→ Task description:
Omit all images, then repeat exactly the lines below from the one containing "pourquoi tout propriétaire" through the one containing "стёганая строчка (имитация)", both ends included.

→ Available records:
=== Begin Enclosure ===

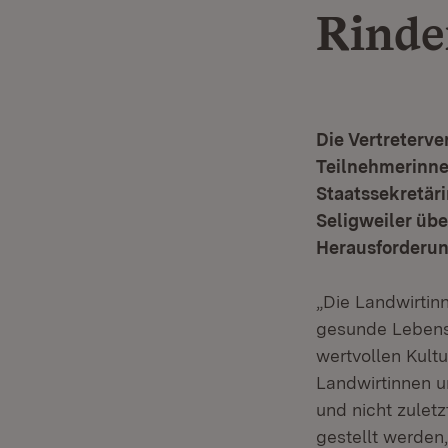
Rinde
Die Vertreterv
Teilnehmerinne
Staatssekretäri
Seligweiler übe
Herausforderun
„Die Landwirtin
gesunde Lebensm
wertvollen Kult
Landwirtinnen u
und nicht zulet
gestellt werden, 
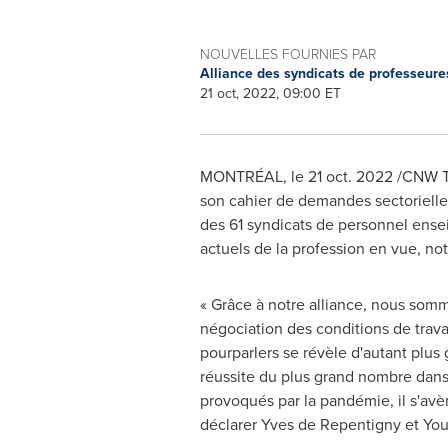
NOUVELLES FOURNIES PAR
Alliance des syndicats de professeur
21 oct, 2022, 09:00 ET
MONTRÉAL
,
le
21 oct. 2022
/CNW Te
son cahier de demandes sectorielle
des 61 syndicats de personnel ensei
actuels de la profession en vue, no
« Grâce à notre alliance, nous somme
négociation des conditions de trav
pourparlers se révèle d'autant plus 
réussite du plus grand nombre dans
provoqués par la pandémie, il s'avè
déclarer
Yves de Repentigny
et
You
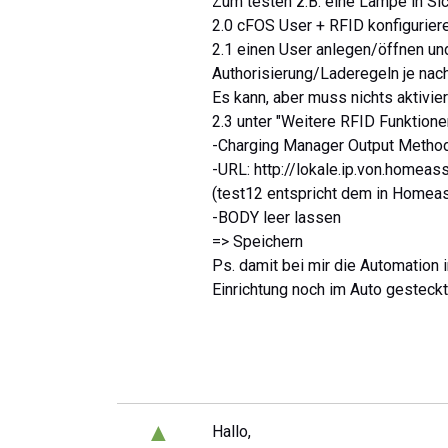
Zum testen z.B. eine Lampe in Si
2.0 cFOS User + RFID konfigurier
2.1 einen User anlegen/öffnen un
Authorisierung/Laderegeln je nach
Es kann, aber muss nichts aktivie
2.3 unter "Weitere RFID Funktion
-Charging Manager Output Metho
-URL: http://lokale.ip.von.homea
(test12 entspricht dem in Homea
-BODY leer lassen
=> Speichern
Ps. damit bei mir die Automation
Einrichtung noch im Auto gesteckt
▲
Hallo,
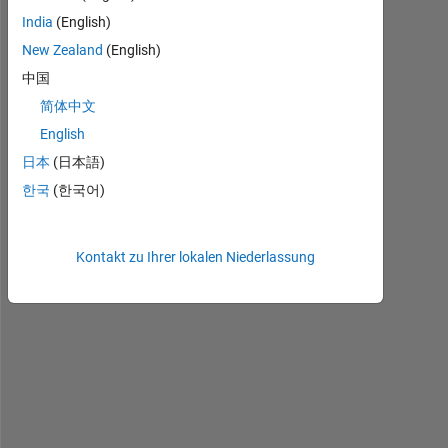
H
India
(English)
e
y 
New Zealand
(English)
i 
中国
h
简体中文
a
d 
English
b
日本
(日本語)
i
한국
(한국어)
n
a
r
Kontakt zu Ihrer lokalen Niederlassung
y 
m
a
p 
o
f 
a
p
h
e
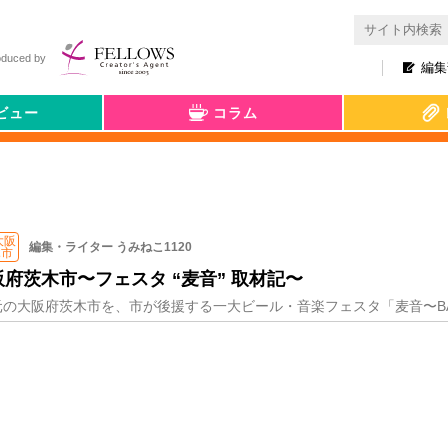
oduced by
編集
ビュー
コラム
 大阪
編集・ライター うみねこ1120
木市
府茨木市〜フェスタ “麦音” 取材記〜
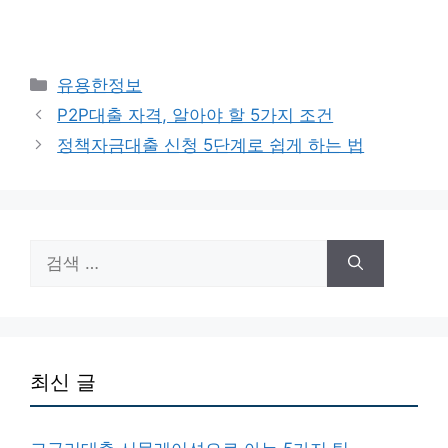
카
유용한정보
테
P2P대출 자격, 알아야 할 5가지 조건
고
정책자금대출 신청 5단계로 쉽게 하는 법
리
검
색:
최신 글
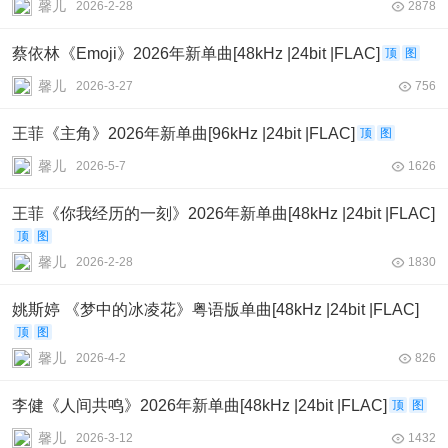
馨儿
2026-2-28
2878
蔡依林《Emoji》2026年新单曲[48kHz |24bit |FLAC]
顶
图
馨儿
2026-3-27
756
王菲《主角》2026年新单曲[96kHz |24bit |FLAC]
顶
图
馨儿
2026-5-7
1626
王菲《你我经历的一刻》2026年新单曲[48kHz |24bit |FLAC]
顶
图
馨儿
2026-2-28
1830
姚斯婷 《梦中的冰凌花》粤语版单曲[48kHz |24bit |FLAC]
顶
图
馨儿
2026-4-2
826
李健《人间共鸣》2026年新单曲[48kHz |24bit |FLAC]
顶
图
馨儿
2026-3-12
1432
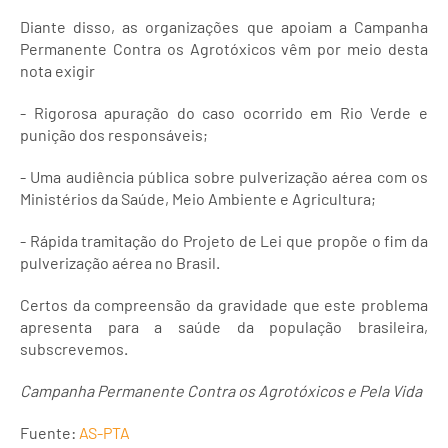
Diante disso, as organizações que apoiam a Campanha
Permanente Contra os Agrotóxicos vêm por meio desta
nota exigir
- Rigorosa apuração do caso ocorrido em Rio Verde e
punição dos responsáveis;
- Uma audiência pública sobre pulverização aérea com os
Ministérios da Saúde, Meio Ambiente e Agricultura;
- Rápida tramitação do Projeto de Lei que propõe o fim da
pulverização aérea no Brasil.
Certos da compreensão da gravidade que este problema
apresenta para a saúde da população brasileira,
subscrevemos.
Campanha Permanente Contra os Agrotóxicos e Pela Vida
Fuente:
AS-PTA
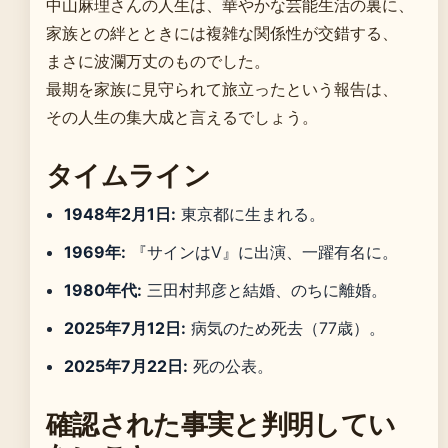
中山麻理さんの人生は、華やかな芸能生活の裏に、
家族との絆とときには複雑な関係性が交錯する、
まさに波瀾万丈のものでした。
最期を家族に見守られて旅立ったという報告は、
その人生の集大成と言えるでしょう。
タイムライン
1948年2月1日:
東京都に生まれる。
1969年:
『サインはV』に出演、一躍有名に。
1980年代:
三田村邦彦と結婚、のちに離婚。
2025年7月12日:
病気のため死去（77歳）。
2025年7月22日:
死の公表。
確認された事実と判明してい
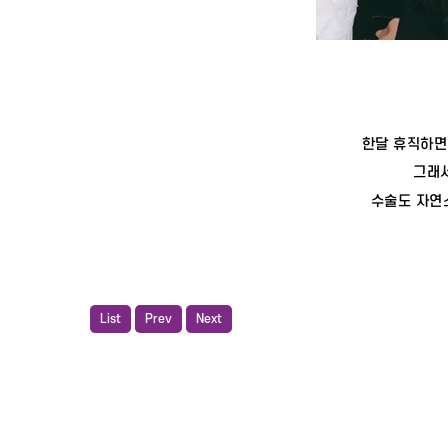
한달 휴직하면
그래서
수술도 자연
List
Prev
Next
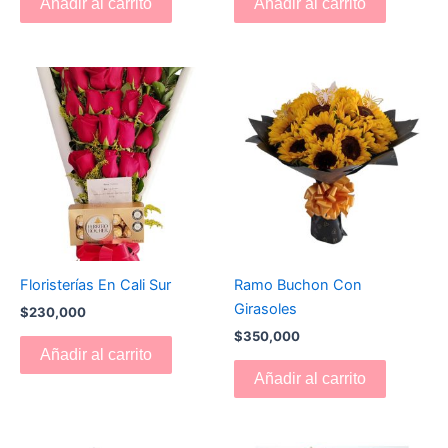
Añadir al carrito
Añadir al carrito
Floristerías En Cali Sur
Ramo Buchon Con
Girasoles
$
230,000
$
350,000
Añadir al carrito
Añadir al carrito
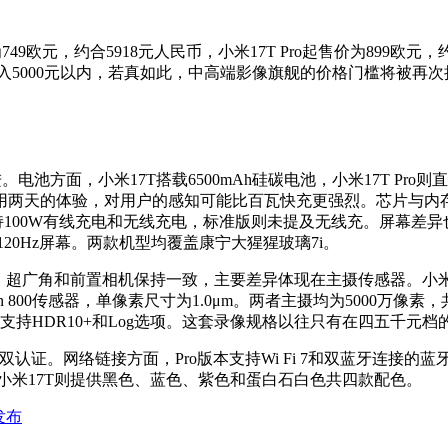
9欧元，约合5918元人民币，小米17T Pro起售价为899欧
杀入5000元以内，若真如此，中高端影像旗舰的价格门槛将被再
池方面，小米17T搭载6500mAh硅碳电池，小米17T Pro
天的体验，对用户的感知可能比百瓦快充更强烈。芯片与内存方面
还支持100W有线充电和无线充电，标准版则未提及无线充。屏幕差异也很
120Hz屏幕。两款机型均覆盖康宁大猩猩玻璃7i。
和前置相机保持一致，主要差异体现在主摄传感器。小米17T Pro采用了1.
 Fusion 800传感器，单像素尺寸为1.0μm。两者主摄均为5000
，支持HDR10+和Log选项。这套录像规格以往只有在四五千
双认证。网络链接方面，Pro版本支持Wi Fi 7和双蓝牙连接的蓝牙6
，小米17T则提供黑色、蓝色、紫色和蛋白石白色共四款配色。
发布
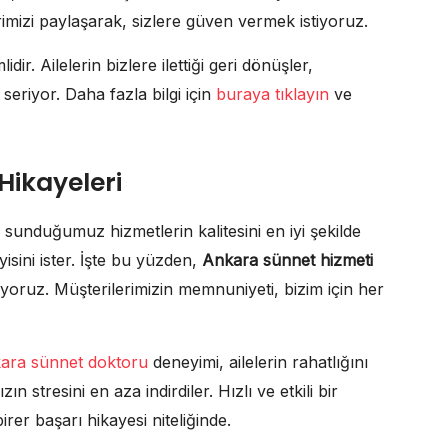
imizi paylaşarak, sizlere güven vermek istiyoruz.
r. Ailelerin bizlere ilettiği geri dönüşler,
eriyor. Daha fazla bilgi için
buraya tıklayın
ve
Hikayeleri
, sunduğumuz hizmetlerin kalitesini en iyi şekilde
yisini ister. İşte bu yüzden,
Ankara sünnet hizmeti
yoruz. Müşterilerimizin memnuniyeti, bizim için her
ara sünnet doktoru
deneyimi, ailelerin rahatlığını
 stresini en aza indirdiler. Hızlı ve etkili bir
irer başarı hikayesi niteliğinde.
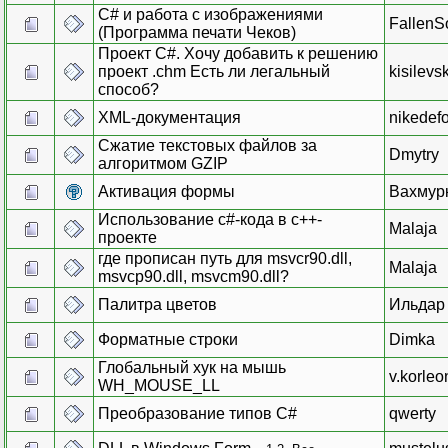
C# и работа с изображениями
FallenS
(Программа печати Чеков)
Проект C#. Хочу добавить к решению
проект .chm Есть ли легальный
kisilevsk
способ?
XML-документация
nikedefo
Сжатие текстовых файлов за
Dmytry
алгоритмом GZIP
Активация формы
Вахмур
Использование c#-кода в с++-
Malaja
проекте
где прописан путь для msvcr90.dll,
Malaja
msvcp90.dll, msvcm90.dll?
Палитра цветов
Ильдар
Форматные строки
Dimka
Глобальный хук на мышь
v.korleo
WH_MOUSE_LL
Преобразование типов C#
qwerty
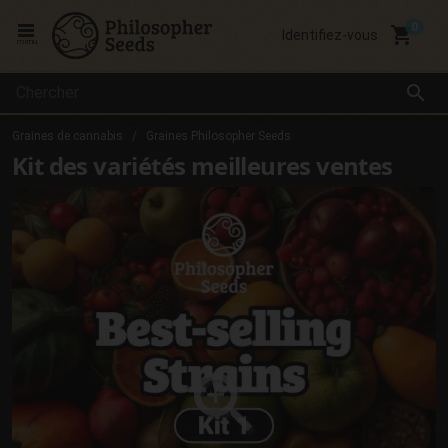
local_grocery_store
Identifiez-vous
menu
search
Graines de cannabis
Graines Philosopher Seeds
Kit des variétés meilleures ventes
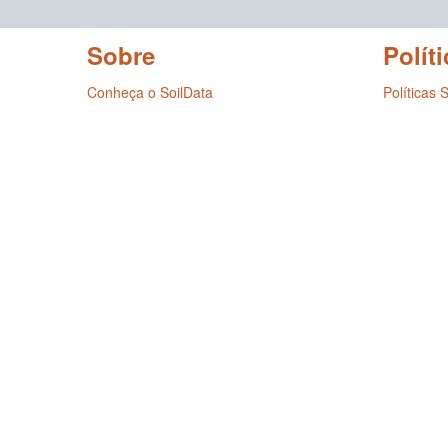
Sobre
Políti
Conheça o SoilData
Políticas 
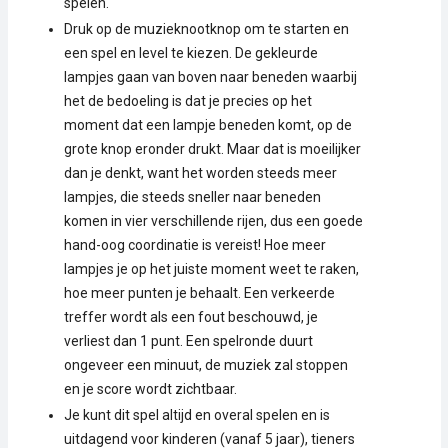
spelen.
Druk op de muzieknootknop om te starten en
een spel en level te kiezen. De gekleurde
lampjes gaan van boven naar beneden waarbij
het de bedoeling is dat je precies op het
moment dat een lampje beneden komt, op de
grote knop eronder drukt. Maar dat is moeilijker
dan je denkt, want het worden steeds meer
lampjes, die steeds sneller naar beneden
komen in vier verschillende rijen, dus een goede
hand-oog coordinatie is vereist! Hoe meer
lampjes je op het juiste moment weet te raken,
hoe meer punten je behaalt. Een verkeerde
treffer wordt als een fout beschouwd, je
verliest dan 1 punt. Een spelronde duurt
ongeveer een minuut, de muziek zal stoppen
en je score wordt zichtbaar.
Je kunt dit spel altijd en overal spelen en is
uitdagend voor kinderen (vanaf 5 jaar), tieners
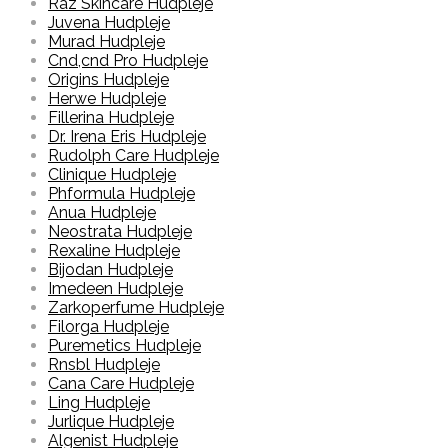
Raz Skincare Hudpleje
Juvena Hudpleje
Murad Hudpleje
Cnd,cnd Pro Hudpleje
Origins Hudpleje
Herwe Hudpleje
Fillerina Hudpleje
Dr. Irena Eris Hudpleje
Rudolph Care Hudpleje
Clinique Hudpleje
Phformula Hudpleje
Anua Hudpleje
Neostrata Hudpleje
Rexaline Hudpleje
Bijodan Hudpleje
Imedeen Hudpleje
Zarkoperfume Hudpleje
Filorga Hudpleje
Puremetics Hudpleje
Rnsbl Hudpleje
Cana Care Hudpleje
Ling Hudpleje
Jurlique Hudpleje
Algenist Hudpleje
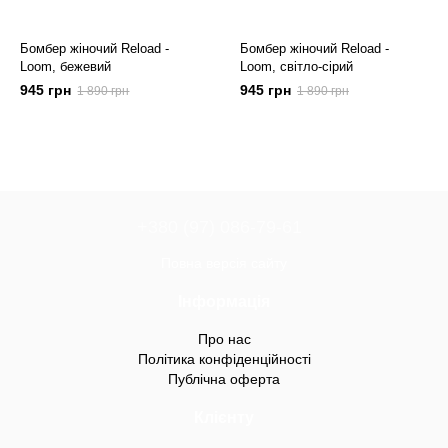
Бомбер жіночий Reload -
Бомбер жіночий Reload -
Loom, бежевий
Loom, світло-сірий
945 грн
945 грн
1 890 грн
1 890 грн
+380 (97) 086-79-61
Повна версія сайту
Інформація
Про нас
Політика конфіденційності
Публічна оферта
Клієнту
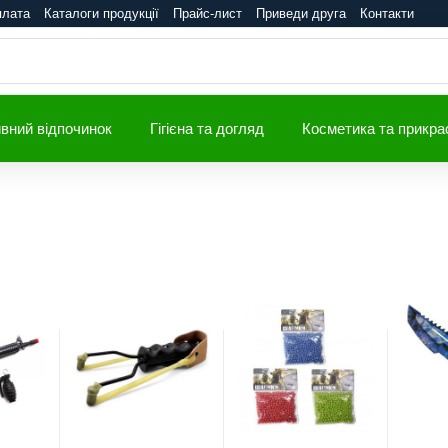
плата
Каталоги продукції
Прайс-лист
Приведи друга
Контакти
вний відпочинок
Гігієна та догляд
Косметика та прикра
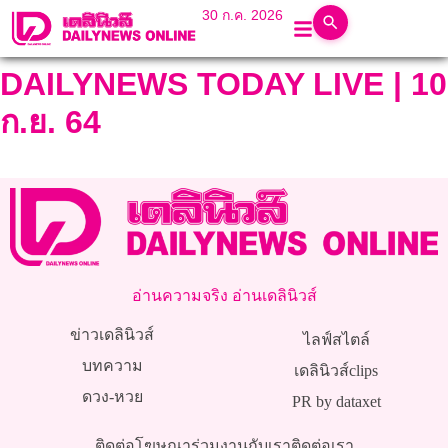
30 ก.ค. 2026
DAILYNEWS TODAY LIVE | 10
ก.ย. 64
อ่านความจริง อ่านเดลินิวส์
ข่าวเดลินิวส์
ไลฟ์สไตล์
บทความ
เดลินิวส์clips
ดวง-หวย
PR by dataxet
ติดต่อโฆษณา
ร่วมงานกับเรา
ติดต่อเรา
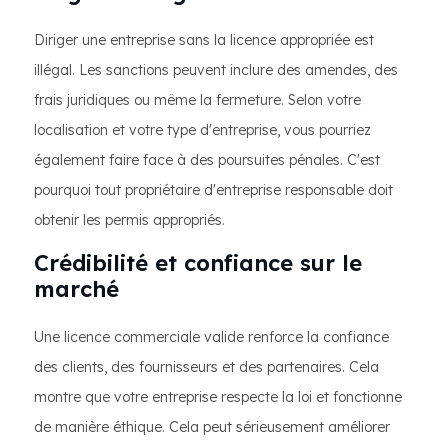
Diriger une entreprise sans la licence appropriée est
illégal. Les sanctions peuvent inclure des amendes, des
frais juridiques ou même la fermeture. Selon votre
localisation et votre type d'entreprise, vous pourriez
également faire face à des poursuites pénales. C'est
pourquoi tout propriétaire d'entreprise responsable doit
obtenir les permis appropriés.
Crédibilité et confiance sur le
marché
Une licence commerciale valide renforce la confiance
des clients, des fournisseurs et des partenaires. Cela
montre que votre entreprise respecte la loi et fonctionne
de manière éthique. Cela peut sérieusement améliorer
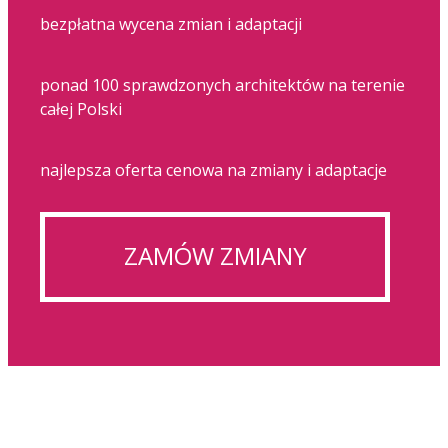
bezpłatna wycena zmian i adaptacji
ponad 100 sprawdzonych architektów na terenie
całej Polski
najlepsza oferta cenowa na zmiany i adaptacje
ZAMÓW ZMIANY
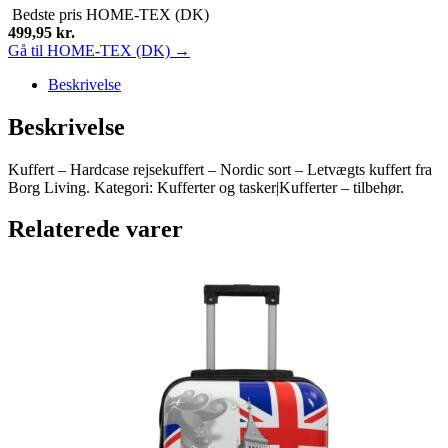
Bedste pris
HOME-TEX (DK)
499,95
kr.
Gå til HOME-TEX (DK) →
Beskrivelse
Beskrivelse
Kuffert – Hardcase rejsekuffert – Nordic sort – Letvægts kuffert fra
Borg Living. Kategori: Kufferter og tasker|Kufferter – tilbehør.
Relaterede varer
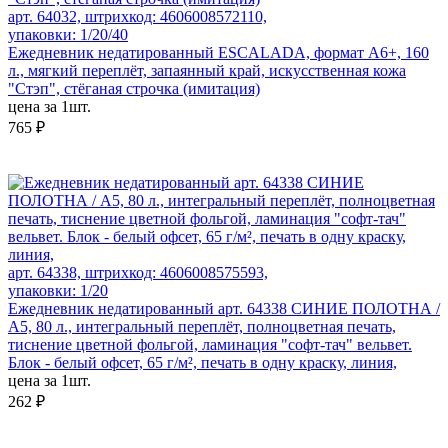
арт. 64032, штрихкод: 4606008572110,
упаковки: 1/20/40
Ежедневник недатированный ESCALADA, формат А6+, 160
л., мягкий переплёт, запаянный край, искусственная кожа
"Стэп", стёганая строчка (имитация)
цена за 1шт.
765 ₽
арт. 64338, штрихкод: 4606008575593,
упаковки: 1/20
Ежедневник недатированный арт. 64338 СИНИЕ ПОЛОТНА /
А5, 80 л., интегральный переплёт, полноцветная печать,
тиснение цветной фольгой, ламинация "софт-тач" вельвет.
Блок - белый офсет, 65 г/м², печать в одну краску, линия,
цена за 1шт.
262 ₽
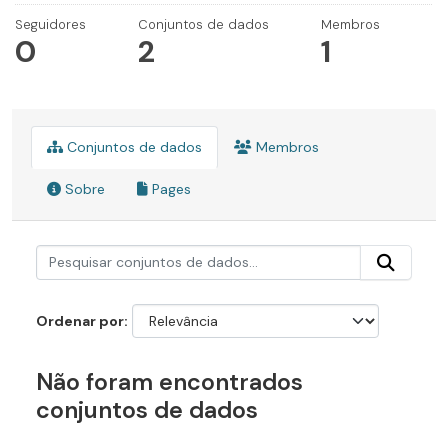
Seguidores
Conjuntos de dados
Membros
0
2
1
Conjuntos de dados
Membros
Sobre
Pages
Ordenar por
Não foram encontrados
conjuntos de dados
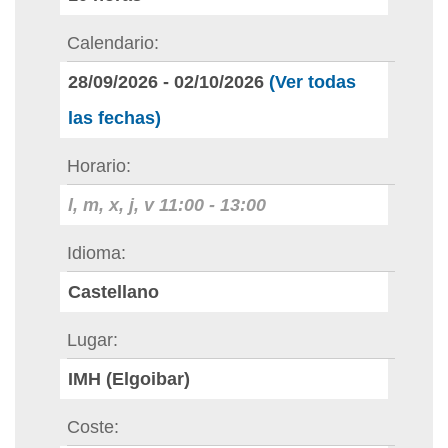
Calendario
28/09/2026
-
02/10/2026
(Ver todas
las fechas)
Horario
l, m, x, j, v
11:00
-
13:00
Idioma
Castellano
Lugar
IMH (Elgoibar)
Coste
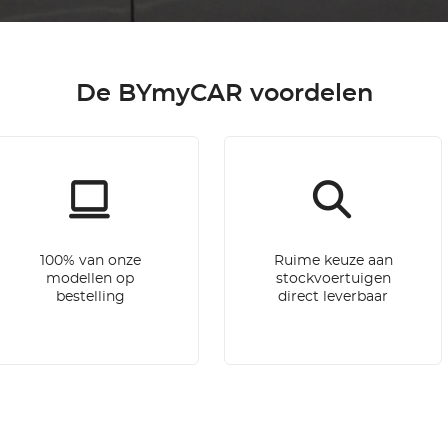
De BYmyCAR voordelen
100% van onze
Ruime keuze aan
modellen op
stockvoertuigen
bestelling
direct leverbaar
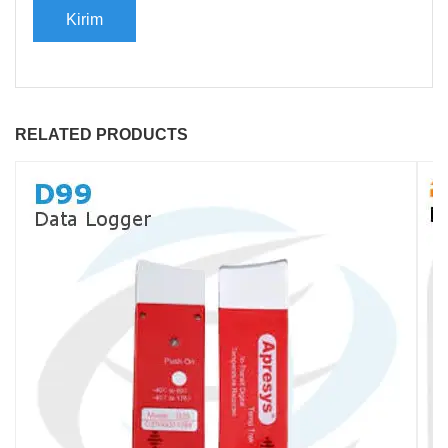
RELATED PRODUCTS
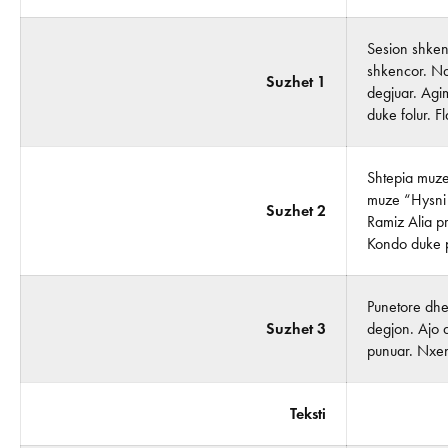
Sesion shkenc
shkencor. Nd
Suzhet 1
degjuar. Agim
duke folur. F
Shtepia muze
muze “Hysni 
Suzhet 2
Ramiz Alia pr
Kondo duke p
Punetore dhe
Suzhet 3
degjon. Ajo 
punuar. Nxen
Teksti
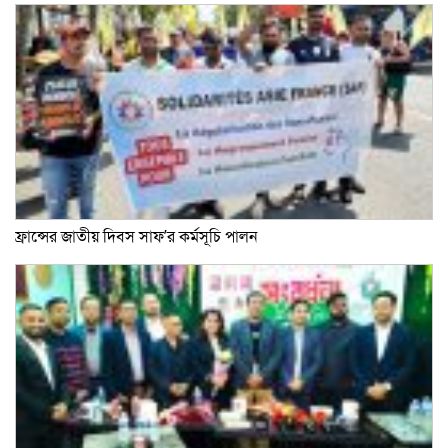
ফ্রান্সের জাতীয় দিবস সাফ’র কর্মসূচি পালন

=== End Enclosure ===

→ Answer to the exercise:
pourquoi tout propriétaire d'entreprise responsable doit
obtenir les permis appropriés.
Crédibilité et confiance sur le
marché
Une licence commerciale valide renforce la confiance
des clients, des fournisseurs et des partenaires. Cela
montre que votre entreprise respecte la loi et fonctionne
de manière éthique. Cela peut sérieusement améliorer
bezpłatna wycena zmian i adaptacji
ponad 100 sprawdzonych architektów na terenie
całej Polski
najlepsza oferta cenowa na zmiany i adaptacje
ZAMÓW ZMIANY
Bedste pris
HOME-TEX (DK)
499,95
kr.
Gå til HOME-TEX (DK) →
Beskrivelse
Beskrivelse
Kuffert – Hardcase rejsekuffert – Nordic sort – Letvægts kuffert fra
Borg Living. Kategori: Kufferter og tasker|Kufferter – tilbehør.
Relaterede varer
арт. 64032, штрихкод: 4606008572110,
упаковки: 1/20/40
Ежедневник недатированный ESCALADA, формат А6+, 160
л., мягкий переплёт, запаянный край, искусственная кожа
"Стэп", стёганая строчка (имитация)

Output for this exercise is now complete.